Co Wy na takie zakończenie? Spodziewałam się czegoś zupełnie innego i aż mnie skręca, ze znowu trzeba czekać tydzień. No i komentarze Teda-narratora dają kilka wskazówek.
dużo się dzieje, ale właściwie to już prawie połowa sezonu! mamy 10 odcinków, z zaplanowanych 24. więc w ciągu najbliższych tygodni pewnie dużo będzie się działo.
właśnie tego od zawsze brakowało HIMYM - odrobiny tragizmu. odcinki nie są już tak śmieszne jak na wysokości 4 sezonu, ale są 'smaczniejsze', głębsze. serial dojrzewał przez te wszystkie lata, i teraz jego formuła istotnie się zmieniła ;)
Ktoś coś tam pisał, że jak Ted będzie z Robin to Barney przestanie się z nim przyjaźnić, bo coś tam... Ale to Ted jako pierwszy był z Robin, potem się rozstali i jakiś czas później znowu byli. A potem ta sama sytuacja z Barney'em.
A tak w ogóle to w jakimiś odcinku gdzie pierwszy raz było pokazane, że to Barney bierze ślub, czy to przypadkiem właśnie nie Robin wyszła i nie powiedziała do Ted'a, że Pan Młody go szuka?
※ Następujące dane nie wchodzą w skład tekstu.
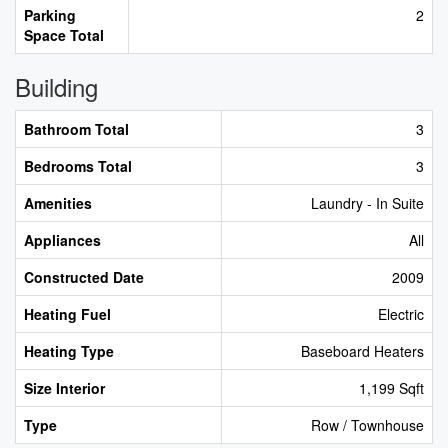
Parking
2
Space Total
Building
Bathroom Total
3
Bedrooms Total
3
Amenities
Laundry - In Suite
Appliances
All
Constructed Date
2009
Heating Fuel
Electric
Heating Type
Baseboard Heaters
Size Interior
1,199 Sqft
Type
Row / Townhouse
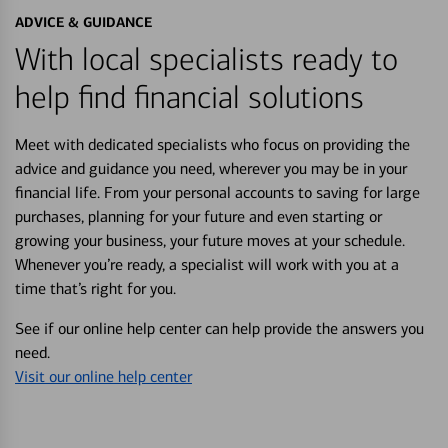
ADVICE & GUIDANCE
With local specialists ready to
help find financial solutions
Meet with dedicated specialists who focus on providing the
advice and guidance you need, wherever you may be in your
financial life. From your personal accounts to saving for large
purchases, planning for your future and even starting or
growing your business, your future moves at your schedule.
Whenever you’re ready, a specialist will work with you at a
time that’s right for you.
See if our online help center can help provide the answers you
need.
Visit our online help center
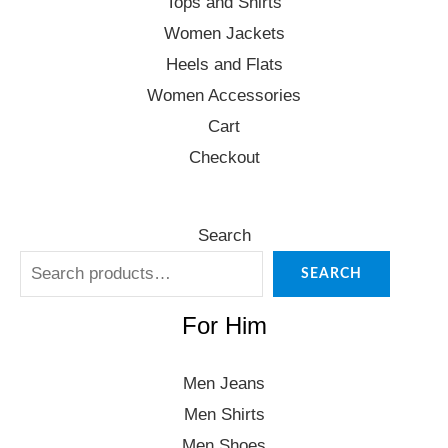
Tops and Shirts
Women Jackets
Heels and Flats
Women Accessories
Cart
Checkout
Search
SEARCH
For Him
Men Jeans
Men Shirts
Men Shoes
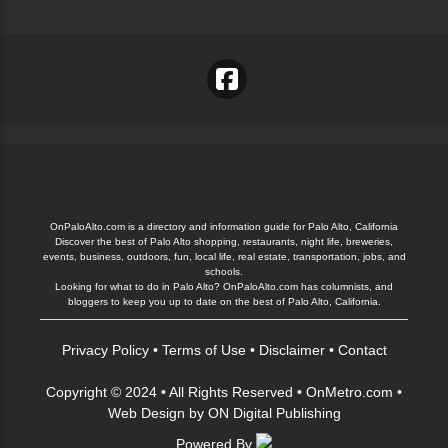
OnPaloAlto.com is a directory and information guide for Palo Alto, California
Discover the best of Palo Alto shopping, restaurants, night life, breweries,
events, business, outdoors, fun, local life, real estate, transportation, jobs, and
schools.
Looking for what to do in Palo Alto? OnPaloAlto.com has columnists, and
bloggers to keep you up to date on the best of Palo Alto, California.
Privacy Policy
•
Terms of Use
•
Disclaimer
•
Contact
Copyright © 2024 • All Rights Reserved •
OnMetro.com
•
Web Design
by
ON Digital Publishing
Powered By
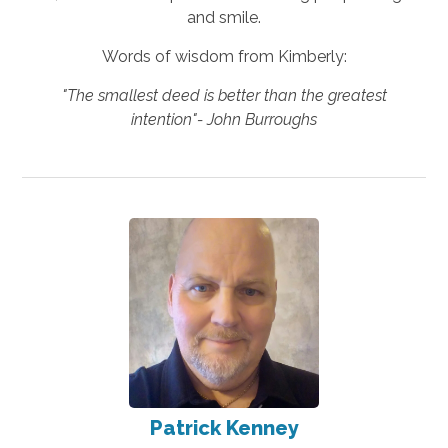
and smile.
Words of wisdom from Kimberly:
"The smallest deed is better than the greatest
intention"- John Burroughs
Patrick Kenney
>Ktoś coś tam pisał, że jak Ted będzie z Robin to Barney przestanie się z nim przyjaźnić, bo coś tam... Ale to Ted jako pierwszy >był z Robin, potem się rozstali i jakiś czas później znowu byli. A potem ta sama sytuacja z Barney'em.
Tylko gdy jeden był z Robin, to drugi nie był w niej wówczas zakochany. Myślę, że o to w tym chodzi. Teraz, gdyby Ted był z Robin, to Barney mógłby nie chcieć się z nim zadawać, bo on ją kocha.
Ale Ted z Robin na bank już nie będzie, więc nie ma co się nad tym rozpisywać. :) Bo jak to tak? Że niby Robin prędzej zejdzie się z Tedem niż z Barneyem? Eee. Nie ma szans.
"Do dziś Barney i Robin zarzekają się, że to ich piosenka..." -> a czy to jest nie jednoznaczne? Przecież jeśli oboje by byli w innych związkach to dziwne, żeby mieli swoją piosenkę :)
Nie no w sumie mogli zostać paczką przyjaciół i tyle :)
Chcę już następny odcinek!!!
No w tym ostatnim :) Co ten gość śpiewał do nich żeby się przyznali hehe. I na koniec Ted tak powiedział :)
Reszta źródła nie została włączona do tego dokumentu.